Both TTFT and inter-token are bad. The system is likely OOM-thrashing or grossly under-provisioned.

→Check OOM-recovery logs firstIf the server is silently OOM-killing and restarting requests, every metric is corrupt. Fix this before doing anything else.

→Max-batch too high for KV cache availableReduce max-batch until KV cache fits cleanly. Throughput drops slightly but tail latency stabilizes. Then re-diagnose.

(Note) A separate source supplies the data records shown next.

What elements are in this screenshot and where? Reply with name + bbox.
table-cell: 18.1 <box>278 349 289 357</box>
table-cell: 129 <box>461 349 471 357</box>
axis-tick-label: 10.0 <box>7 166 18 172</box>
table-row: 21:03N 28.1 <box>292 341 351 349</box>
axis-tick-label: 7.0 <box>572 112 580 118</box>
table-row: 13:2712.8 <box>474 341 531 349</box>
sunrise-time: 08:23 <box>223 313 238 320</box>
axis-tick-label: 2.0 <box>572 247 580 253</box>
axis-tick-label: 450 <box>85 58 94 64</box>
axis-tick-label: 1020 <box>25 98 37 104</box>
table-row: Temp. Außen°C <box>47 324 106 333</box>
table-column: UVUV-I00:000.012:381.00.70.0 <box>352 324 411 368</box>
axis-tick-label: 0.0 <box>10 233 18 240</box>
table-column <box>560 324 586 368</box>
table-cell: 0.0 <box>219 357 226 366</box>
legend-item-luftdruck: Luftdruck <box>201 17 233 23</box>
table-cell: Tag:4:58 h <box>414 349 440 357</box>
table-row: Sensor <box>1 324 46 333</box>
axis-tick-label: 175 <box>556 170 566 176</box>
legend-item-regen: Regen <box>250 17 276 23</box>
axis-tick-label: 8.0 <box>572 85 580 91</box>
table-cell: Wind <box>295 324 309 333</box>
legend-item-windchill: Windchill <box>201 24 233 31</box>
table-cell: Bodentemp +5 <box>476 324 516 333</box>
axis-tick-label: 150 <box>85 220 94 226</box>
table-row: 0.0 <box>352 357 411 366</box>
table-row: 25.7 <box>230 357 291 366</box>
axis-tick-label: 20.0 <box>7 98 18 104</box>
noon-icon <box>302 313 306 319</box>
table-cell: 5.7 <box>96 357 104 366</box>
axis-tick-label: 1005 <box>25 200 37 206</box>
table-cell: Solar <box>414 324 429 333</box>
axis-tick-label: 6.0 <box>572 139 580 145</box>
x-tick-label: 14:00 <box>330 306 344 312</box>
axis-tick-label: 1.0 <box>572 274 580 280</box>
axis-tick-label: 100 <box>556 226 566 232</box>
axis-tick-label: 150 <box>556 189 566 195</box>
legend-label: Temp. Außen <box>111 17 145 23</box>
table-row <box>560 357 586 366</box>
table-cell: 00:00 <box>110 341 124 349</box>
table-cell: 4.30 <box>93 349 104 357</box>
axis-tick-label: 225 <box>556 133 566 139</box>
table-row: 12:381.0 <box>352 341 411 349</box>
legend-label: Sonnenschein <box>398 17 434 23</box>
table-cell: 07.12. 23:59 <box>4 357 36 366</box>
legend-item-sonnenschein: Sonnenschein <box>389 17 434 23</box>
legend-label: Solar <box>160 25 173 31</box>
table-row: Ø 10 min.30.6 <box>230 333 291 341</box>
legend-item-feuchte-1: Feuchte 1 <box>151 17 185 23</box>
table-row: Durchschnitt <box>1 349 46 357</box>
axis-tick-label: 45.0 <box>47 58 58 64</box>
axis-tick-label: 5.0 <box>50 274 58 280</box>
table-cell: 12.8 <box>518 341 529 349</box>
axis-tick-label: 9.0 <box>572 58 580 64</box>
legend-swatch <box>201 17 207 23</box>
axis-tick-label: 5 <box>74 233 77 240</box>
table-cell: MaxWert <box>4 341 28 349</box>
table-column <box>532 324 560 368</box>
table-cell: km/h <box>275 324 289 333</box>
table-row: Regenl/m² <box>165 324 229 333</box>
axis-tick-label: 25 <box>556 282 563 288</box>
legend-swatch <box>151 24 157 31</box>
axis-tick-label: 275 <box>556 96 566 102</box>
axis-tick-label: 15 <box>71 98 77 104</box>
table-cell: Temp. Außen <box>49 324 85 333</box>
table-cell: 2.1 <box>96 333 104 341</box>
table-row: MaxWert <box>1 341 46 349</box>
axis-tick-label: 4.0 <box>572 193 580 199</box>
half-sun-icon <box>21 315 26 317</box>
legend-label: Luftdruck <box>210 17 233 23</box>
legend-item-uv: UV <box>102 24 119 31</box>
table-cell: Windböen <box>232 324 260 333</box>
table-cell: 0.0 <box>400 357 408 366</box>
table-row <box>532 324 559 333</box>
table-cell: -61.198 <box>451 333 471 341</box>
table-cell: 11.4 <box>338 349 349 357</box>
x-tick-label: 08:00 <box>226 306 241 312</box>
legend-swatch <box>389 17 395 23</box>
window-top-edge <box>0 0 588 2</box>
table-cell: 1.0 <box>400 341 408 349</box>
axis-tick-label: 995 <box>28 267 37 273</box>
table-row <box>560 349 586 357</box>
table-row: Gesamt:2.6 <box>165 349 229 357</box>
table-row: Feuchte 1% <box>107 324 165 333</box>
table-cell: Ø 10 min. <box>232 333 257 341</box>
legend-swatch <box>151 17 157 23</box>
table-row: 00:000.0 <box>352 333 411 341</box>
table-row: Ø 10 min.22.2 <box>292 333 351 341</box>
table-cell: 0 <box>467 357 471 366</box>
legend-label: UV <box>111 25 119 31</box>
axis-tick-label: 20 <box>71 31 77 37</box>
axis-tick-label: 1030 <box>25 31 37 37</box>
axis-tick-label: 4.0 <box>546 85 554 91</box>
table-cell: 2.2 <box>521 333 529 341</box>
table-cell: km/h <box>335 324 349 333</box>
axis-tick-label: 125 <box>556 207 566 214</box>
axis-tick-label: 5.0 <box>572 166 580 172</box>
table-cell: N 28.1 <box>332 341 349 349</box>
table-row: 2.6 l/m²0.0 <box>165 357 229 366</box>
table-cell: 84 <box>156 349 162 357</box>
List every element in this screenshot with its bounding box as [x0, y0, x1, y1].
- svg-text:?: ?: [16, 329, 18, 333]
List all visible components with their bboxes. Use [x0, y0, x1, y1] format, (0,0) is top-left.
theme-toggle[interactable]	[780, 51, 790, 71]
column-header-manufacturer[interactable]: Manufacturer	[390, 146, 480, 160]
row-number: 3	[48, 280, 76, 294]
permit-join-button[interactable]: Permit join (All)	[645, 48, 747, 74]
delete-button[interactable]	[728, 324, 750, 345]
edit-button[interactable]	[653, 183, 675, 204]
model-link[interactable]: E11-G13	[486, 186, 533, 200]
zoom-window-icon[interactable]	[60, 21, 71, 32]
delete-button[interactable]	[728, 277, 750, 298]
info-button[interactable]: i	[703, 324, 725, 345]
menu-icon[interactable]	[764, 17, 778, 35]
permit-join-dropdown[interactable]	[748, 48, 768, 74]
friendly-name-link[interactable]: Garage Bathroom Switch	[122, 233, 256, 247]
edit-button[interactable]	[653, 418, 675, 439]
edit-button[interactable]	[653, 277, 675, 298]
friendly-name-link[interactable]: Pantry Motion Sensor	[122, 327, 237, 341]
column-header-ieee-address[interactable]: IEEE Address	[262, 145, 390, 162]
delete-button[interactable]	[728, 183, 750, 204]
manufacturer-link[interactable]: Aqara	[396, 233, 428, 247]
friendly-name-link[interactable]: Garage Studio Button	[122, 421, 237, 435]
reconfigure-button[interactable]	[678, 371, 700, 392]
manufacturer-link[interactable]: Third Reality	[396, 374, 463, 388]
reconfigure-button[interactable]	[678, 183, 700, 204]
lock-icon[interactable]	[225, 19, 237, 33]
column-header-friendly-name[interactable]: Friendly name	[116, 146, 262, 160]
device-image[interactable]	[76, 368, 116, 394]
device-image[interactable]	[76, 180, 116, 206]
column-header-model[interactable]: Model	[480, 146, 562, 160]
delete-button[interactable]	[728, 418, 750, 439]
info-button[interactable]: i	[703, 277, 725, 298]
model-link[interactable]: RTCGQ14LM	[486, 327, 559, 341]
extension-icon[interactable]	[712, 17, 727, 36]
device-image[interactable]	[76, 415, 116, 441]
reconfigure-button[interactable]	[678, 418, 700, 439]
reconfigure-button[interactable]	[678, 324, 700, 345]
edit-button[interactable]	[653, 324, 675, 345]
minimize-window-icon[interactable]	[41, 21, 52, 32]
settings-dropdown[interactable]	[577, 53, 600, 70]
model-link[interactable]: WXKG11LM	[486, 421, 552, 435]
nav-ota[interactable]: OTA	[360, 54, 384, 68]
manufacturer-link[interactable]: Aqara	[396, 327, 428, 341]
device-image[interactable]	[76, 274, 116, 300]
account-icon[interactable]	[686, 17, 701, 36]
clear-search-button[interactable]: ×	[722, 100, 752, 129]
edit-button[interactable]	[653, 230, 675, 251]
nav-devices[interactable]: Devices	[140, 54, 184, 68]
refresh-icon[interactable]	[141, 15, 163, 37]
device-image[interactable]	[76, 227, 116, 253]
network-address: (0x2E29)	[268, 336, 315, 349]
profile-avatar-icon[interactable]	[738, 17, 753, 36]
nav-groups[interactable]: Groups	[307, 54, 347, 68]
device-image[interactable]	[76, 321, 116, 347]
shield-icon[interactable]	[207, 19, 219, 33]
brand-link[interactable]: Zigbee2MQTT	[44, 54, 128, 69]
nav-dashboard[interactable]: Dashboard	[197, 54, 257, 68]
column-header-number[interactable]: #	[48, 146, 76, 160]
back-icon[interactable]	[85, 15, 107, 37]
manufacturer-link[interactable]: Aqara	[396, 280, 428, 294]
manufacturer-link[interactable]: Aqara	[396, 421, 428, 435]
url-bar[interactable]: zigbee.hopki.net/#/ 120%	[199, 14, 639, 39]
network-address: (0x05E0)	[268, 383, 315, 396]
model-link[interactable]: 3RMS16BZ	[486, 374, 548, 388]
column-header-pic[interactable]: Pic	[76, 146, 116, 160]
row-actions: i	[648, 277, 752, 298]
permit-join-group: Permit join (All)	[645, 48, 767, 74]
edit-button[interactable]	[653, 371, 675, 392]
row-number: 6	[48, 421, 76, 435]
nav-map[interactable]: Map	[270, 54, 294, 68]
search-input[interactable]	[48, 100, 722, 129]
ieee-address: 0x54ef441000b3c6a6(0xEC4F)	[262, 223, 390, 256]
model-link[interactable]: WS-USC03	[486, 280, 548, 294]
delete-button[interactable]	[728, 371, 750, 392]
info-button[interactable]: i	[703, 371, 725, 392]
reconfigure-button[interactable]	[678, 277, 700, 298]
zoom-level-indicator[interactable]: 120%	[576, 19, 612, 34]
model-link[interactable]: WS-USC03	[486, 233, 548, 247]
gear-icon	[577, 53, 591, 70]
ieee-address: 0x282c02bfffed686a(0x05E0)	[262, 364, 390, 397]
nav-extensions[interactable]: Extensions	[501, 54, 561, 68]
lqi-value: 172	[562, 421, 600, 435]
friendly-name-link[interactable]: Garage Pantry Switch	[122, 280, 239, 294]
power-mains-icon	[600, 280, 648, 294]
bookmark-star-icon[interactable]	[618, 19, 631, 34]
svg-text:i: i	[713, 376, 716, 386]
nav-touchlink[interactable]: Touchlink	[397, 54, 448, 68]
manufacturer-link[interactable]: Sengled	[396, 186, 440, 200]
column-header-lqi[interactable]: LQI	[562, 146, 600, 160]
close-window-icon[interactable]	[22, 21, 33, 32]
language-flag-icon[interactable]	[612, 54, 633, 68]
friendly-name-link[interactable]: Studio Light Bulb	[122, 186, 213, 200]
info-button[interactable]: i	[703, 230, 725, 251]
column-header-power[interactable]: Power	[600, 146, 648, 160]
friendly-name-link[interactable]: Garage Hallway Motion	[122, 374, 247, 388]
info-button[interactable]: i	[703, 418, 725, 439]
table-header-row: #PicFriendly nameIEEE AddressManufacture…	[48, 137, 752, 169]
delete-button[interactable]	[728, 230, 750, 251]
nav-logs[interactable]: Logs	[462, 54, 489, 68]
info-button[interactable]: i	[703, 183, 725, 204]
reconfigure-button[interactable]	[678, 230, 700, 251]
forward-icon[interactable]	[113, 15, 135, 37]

→Wrong tensor-parallel placementCross-node TP can degrade everything. Verify TP groups are within a single node with NVLink/NVSwitch.

Post-mortem · anonymized

Setup

Series C company building an LLM-powered developer tool. ~30-person engineering org. Self-hosted serving stack on H100s. The serving team — three senior engineers, one staff — spent roughly three months optimizing quantization to fix a 'latency problem.' They tried INT8, GPTQ, AWQ, and finally a custom mixed-precision scheme. Quality on internal evals dropped slightly each time. p99 latency improved by maybe 8% across the entire effort.

What happened

The team was paged repeatedly on p99 latency violations. The default reaction from anyone with ML serving experience is 'the model is too slow, optimize the model.' They never separated TTFT from inter-token latency in their dashboards. Their default Grafana panel showed end-to-end p99 only. They had a continuous-batching server, but their max-batch was set to 96 — a number their original benchmarking had picked when their prompt distribution was much shorter. As their product matured and average prompt length grew from ~800 tokens to ~2400 tokens, the max-batch-96 setting caused continuous batching to fragment KV cache aggressively, and the scheduler ended up holding inbound requests in a queue for 4–6 seconds at p99 while waiting for batch slots to free. Their TTFT was queue-bound. The model was running fine.

The moment

Month three of the quantization effort, the staff engineer's manager — who happened to have come from a high-frequency trading background — asked, 'how long are requests waiting before they even hit the GPU?' Nobody knew. They added the metric in an afternoon. p99 queue-wait was 4.8 seconds. The quantization effort had been optimizing a part of the request path that contributed less than 200 ms to the problem, while the actual 4.8 seconds was sitting in a config file under 'max_batch_size: 96.'

What they should have said

At the first paging incident, three months earlier: 'Before I touch the model, I need TTFT p99 broken down into queue-wait p99 and prefill p99, and I need inter-token p99 separately. If queue dominates, the fix is a config change or admission control. If prefill dominates, it's chunked prefill or prefix caching. If decode dominates, it's continuous-batching tuning or speculative decoding. Quantization is a Phase 4 memory-pressure fix; it would be the wrong lever for any of the first three.' That sentence — spoken by anyone on the team — would have saved roughly three person-months of effort and a small quality regression in eval scores. They had the technical capacity to do that diagnosis from day one. What they were missing was the framework that names the diagnostic step as load-bearing.

Lesson

The framework is not a fancy way to know what you already know. It is the thing that forces you to slow down for sixty seconds and ask the diagnostic question before reaching for the familiar tool. In the interview, the same dynamic plays out in compressed form: the candidate who proposes quantization in the first ninety seconds is the candidate who, in production, would have spent three months on it. The interviewer is not looking for someone who knows about quantization. They are looking for someone who would not have started there. The framework is the difference.